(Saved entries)
%%

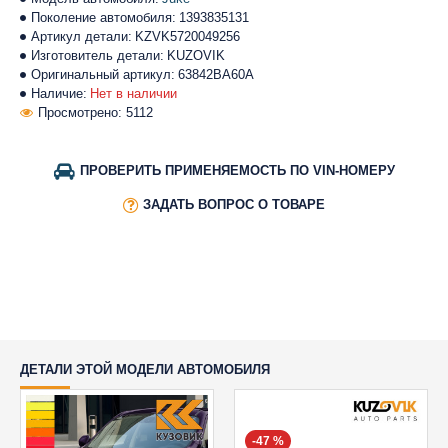
Поколение автомобиля:
1393835131
Артикул детали:
KZVK5720049256
Изготовитель детали:
KUZOVIK
Оригинальный артикул:
63842BA60A
Наличие:
Нет в наличии
Просмотрено: 5112
ПРОВЕРИТЬ ПРИМЕНЯЕМОСТЬ ПО VIN-НОМЕРУ
ЗАДАТЬ ВОПРОС О ТОВАРЕ
ДЕТАЛИ ЭТОЙ МОДЕЛИ АВТОМОБИЛЯ
-47 %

%%

» **TRY IT**
Set the entries down again exactly. Do not include the images.

» **ANSWER TO THIS EXERCISE**
Поколение автомобиля:
1393835131
Артикул детали:
KZVK5720049256
Изготовитель детали:
KUZOVIK
Оригинальный артикул:
63842BA60A
Наличие:
Нет в наличии
Просмотрено: 5112
ПРОВЕРИТЬ ПРИМЕНЯЕМОСТЬ ПО VIN-НОМЕРУ
ЗАДАТЬ ВОПРОС О ТОВАРЕ
ДЕТАЛИ ЭТОЙ МОДЕЛИ АВТОМОБИЛЯ
-47 %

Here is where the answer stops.